Saddam Hussein should have been left to run Iraq, says CIA officer who interrogated him
When I interrogated Saddam, he told me: “You are going to fail. You are going to find that it is not so easy to govern Iraq.” When I told him I was curious why he felt that way, he replied: “You are going to fail in Iraq because you do not know the language, the history, and you do not understand the Arab mind.”
.. Nixon now reckons Hussein had a point and that a ruthless strongman like him was necessary to “maintain Iraq’s multi-ethnic state” and keep both Sunni extremism and the power of Shiite-led Iran, a Hussein foe, at bay.

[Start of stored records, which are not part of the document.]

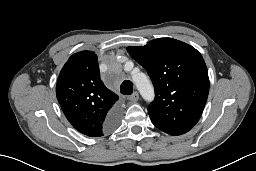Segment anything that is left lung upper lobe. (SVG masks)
I'll return each mask as SVG.
<instances>
[{"mask_svg":"<svg viewBox=\"0 0 256 171\" xmlns=\"http://www.w3.org/2000/svg\"><path fill=\"white\" fill-rule=\"evenodd\" d=\"M127 51L153 82L155 99L148 107L152 123L174 136L192 129L209 93L208 71L201 54L172 38L154 39Z\"/></svg>","mask_w":256,"mask_h":171,"instance_id":"1","label":"left lung upper lobe"}]
</instances>
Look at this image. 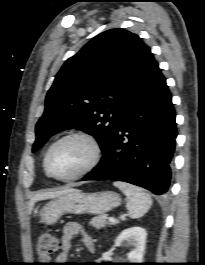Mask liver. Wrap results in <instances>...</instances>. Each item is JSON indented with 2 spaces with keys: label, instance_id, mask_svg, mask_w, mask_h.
Returning a JSON list of instances; mask_svg holds the SVG:
<instances>
[{
  "label": "liver",
  "instance_id": "6515ba94",
  "mask_svg": "<svg viewBox=\"0 0 205 265\" xmlns=\"http://www.w3.org/2000/svg\"><path fill=\"white\" fill-rule=\"evenodd\" d=\"M74 191H78V190L74 188L66 187L64 189L57 190V191L39 192L31 198L30 203H29V208L30 210H32L34 204L38 201L57 198L61 195L67 194L69 192H74Z\"/></svg>",
  "mask_w": 205,
  "mask_h": 265
}]
</instances>
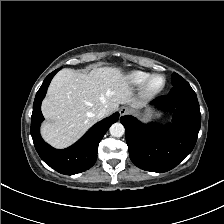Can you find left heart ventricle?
<instances>
[{"label":"left heart ventricle","mask_w":224,"mask_h":224,"mask_svg":"<svg viewBox=\"0 0 224 224\" xmlns=\"http://www.w3.org/2000/svg\"><path fill=\"white\" fill-rule=\"evenodd\" d=\"M164 84V78L162 76H156L152 79L150 86L152 89H159Z\"/></svg>","instance_id":"obj_1"}]
</instances>
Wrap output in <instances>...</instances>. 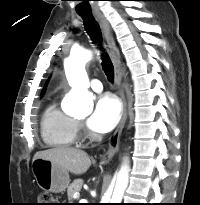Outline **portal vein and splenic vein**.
<instances>
[{
  "label": "portal vein and splenic vein",
  "mask_w": 200,
  "mask_h": 205,
  "mask_svg": "<svg viewBox=\"0 0 200 205\" xmlns=\"http://www.w3.org/2000/svg\"><path fill=\"white\" fill-rule=\"evenodd\" d=\"M79 196H80L79 192H75V193L73 194V198H74V199L79 198Z\"/></svg>",
  "instance_id": "1"
}]
</instances>
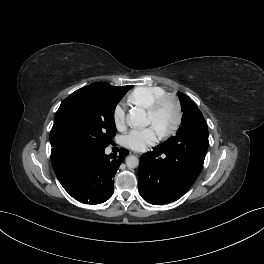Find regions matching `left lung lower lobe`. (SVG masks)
<instances>
[{
	"label": "left lung lower lobe",
	"mask_w": 264,
	"mask_h": 264,
	"mask_svg": "<svg viewBox=\"0 0 264 264\" xmlns=\"http://www.w3.org/2000/svg\"><path fill=\"white\" fill-rule=\"evenodd\" d=\"M208 145V135H202L180 146L158 145L143 154L138 171L141 197L153 205L179 199L198 177Z\"/></svg>",
	"instance_id": "0a47b994"
}]
</instances>
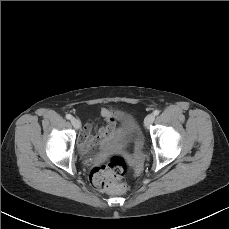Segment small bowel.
I'll return each instance as SVG.
<instances>
[{
  "label": "small bowel",
  "instance_id": "c3829d8e",
  "mask_svg": "<svg viewBox=\"0 0 229 229\" xmlns=\"http://www.w3.org/2000/svg\"><path fill=\"white\" fill-rule=\"evenodd\" d=\"M101 116L105 121V125L100 127L96 132L93 131L91 124H87L84 127L78 141L79 148L82 152H87L88 149L96 143H100L103 147L108 148L110 147L111 140L118 136L116 120L121 117V114L114 110L103 108L101 110Z\"/></svg>",
  "mask_w": 229,
  "mask_h": 229
}]
</instances>
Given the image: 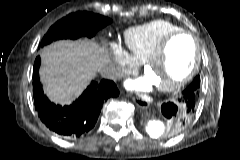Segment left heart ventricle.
Returning a JSON list of instances; mask_svg holds the SVG:
<instances>
[{
	"mask_svg": "<svg viewBox=\"0 0 240 160\" xmlns=\"http://www.w3.org/2000/svg\"><path fill=\"white\" fill-rule=\"evenodd\" d=\"M194 45L187 36L174 38L167 46L162 58L152 65L146 76L154 85H164L182 78L194 62Z\"/></svg>",
	"mask_w": 240,
	"mask_h": 160,
	"instance_id": "obj_1",
	"label": "left heart ventricle"
}]
</instances>
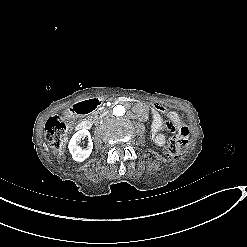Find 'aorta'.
Segmentation results:
<instances>
[{
	"label": "aorta",
	"mask_w": 247,
	"mask_h": 247,
	"mask_svg": "<svg viewBox=\"0 0 247 247\" xmlns=\"http://www.w3.org/2000/svg\"><path fill=\"white\" fill-rule=\"evenodd\" d=\"M113 114L115 116H123L125 114V108L124 106L122 105H116L114 108H113Z\"/></svg>",
	"instance_id": "obj_1"
}]
</instances>
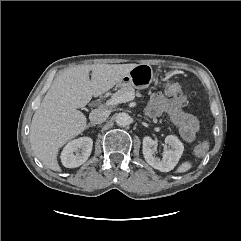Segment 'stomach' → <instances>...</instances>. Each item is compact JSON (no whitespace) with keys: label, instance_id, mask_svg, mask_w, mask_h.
I'll list each match as a JSON object with an SVG mask.
<instances>
[{"label":"stomach","instance_id":"0dacf381","mask_svg":"<svg viewBox=\"0 0 241 241\" xmlns=\"http://www.w3.org/2000/svg\"><path fill=\"white\" fill-rule=\"evenodd\" d=\"M153 79L152 67L149 64H138L117 83V86L125 87L131 85L137 89H145L150 86Z\"/></svg>","mask_w":241,"mask_h":241}]
</instances>
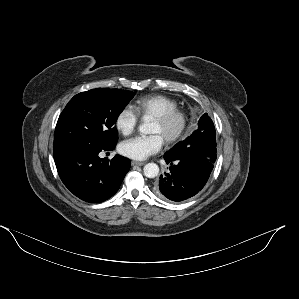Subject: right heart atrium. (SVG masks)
Listing matches in <instances>:
<instances>
[{
	"instance_id": "d8ad5b80",
	"label": "right heart atrium",
	"mask_w": 299,
	"mask_h": 299,
	"mask_svg": "<svg viewBox=\"0 0 299 299\" xmlns=\"http://www.w3.org/2000/svg\"><path fill=\"white\" fill-rule=\"evenodd\" d=\"M138 124V116L131 107H123L114 119V127L116 131L124 136H128L134 132Z\"/></svg>"
}]
</instances>
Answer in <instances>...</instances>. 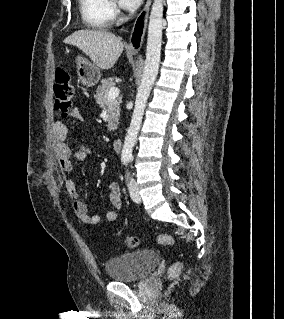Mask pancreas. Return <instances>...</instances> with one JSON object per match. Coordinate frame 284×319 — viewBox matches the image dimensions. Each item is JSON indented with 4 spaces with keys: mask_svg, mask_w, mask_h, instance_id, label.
<instances>
[{
    "mask_svg": "<svg viewBox=\"0 0 284 319\" xmlns=\"http://www.w3.org/2000/svg\"><path fill=\"white\" fill-rule=\"evenodd\" d=\"M115 86V83L113 81V78L109 79H103L101 81V85H98L96 89V94L94 95V98L96 100V103L99 105V107L102 109L104 107H107V113H108V131H113L117 129L118 126V117H119V106H120V99L117 98L113 101H108L107 96L109 93V90Z\"/></svg>",
    "mask_w": 284,
    "mask_h": 319,
    "instance_id": "obj_1",
    "label": "pancreas"
}]
</instances>
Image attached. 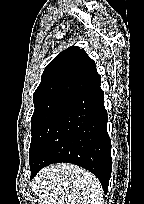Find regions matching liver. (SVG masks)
Segmentation results:
<instances>
[{
    "mask_svg": "<svg viewBox=\"0 0 144 204\" xmlns=\"http://www.w3.org/2000/svg\"><path fill=\"white\" fill-rule=\"evenodd\" d=\"M39 204H102V186L89 171L59 163L43 168L31 183Z\"/></svg>",
    "mask_w": 144,
    "mask_h": 204,
    "instance_id": "liver-1",
    "label": "liver"
}]
</instances>
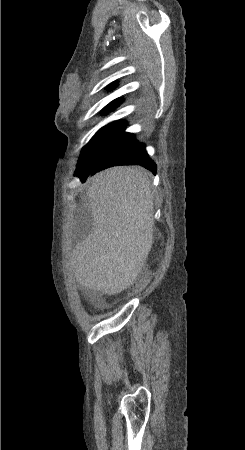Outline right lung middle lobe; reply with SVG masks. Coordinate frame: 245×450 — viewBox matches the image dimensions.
<instances>
[{
    "label": "right lung middle lobe",
    "mask_w": 245,
    "mask_h": 450,
    "mask_svg": "<svg viewBox=\"0 0 245 450\" xmlns=\"http://www.w3.org/2000/svg\"><path fill=\"white\" fill-rule=\"evenodd\" d=\"M111 110L113 109H105L104 112ZM124 130L125 123L122 121L102 127L91 139L92 148L81 152L75 174L95 166L106 153L115 152L127 145L132 140L133 134Z\"/></svg>",
    "instance_id": "1"
}]
</instances>
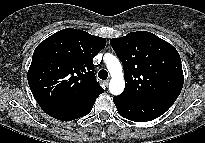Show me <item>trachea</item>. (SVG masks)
<instances>
[{
  "mask_svg": "<svg viewBox=\"0 0 205 143\" xmlns=\"http://www.w3.org/2000/svg\"><path fill=\"white\" fill-rule=\"evenodd\" d=\"M98 77L102 80H105L108 77V72L106 70L102 69L99 71Z\"/></svg>",
  "mask_w": 205,
  "mask_h": 143,
  "instance_id": "1",
  "label": "trachea"
}]
</instances>
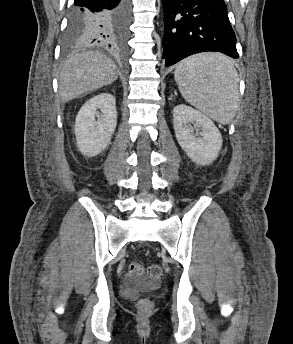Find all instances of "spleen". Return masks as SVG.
Returning a JSON list of instances; mask_svg holds the SVG:
<instances>
[{
	"label": "spleen",
	"instance_id": "obj_1",
	"mask_svg": "<svg viewBox=\"0 0 293 344\" xmlns=\"http://www.w3.org/2000/svg\"><path fill=\"white\" fill-rule=\"evenodd\" d=\"M180 93L191 105L228 124L236 114L238 74L231 60L220 53H200L181 61L175 70Z\"/></svg>",
	"mask_w": 293,
	"mask_h": 344
}]
</instances>
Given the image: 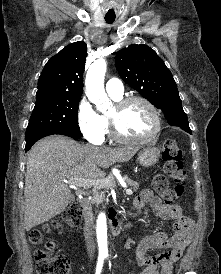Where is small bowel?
<instances>
[{
    "label": "small bowel",
    "instance_id": "c3829d8e",
    "mask_svg": "<svg viewBox=\"0 0 221 274\" xmlns=\"http://www.w3.org/2000/svg\"><path fill=\"white\" fill-rule=\"evenodd\" d=\"M147 203L151 205L157 218L174 221V233L169 236L165 231H158L139 243L136 261L143 268L140 274H172L174 264L192 240L193 221L184 215L178 205L164 203L149 189L142 190L135 198L132 209L140 211ZM149 250L162 252L149 255Z\"/></svg>",
    "mask_w": 221,
    "mask_h": 274
}]
</instances>
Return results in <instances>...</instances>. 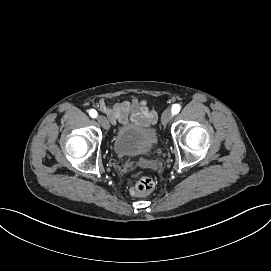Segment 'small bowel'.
Here are the masks:
<instances>
[{
  "label": "small bowel",
  "instance_id": "small-bowel-1",
  "mask_svg": "<svg viewBox=\"0 0 271 271\" xmlns=\"http://www.w3.org/2000/svg\"><path fill=\"white\" fill-rule=\"evenodd\" d=\"M99 109L113 124H125L129 121H134L142 126H150L157 119L156 113L149 109L145 100L134 102L125 100L115 104L101 100Z\"/></svg>",
  "mask_w": 271,
  "mask_h": 271
}]
</instances>
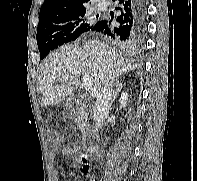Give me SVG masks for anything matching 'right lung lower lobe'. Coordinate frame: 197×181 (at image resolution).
<instances>
[{
	"instance_id": "1",
	"label": "right lung lower lobe",
	"mask_w": 197,
	"mask_h": 181,
	"mask_svg": "<svg viewBox=\"0 0 197 181\" xmlns=\"http://www.w3.org/2000/svg\"><path fill=\"white\" fill-rule=\"evenodd\" d=\"M117 3L119 15L116 23L101 20L96 22L92 31L101 32L112 38L120 39L128 44L134 41L141 33L146 17V0H113Z\"/></svg>"
}]
</instances>
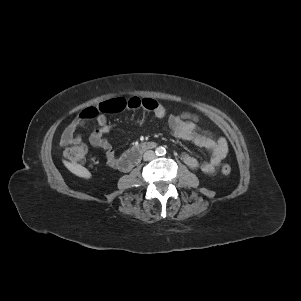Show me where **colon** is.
Here are the masks:
<instances>
[{"instance_id": "5ec220e1", "label": "colon", "mask_w": 301, "mask_h": 301, "mask_svg": "<svg viewBox=\"0 0 301 301\" xmlns=\"http://www.w3.org/2000/svg\"><path fill=\"white\" fill-rule=\"evenodd\" d=\"M163 107L160 105V103L154 99L145 98L140 99L137 97L125 99L122 97L113 98L107 101H104L102 103H99L95 106L88 107L84 109L81 114L90 119L98 116L99 114H106V113H117L120 112L126 108L128 109H137V108H143L146 110H150L153 112H156L160 110V108ZM179 115V114H176ZM181 120H188L193 123L199 122V117L191 112H183L179 115ZM87 146L78 141L75 143H72L68 146H66L63 150V156L65 159L69 160L72 163L76 164H82L86 160L87 156ZM221 172L224 175H228L231 172V167L228 164H224L221 168Z\"/></svg>"}]
</instances>
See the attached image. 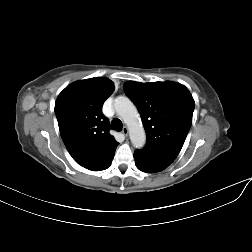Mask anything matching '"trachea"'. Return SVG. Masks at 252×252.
Here are the masks:
<instances>
[{"mask_svg":"<svg viewBox=\"0 0 252 252\" xmlns=\"http://www.w3.org/2000/svg\"><path fill=\"white\" fill-rule=\"evenodd\" d=\"M111 127L116 131H121L123 127L122 122L119 119L115 118L111 121Z\"/></svg>","mask_w":252,"mask_h":252,"instance_id":"3493384b","label":"trachea"}]
</instances>
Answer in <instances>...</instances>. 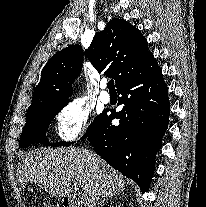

.. “Although I found Saddam to be thoroughly unlikeable, I came away with a grudging respect for how he was able to maintain the Iraqi nation as a whole for as long as he did,” wrote Nixon. “He told me once, ‘Before me, there was only bickering and arguing. I ended all that and made people agree!'”
Many Arab commentators, though, reject the simplicity of the assumptions here — that if not ruled by tyrants, their nations would automatically turn into breeding grounds for militancy. That’s a logic, after all, that serves the autocrats. Moreover, there’s a direct connection between the heavy-handed policies of the region’s autocrats and the conditions that spawn extremism and deepen sectarian animosities. Pluralistic, multi-ethnic societies have been the norm, not the exception, for centuries.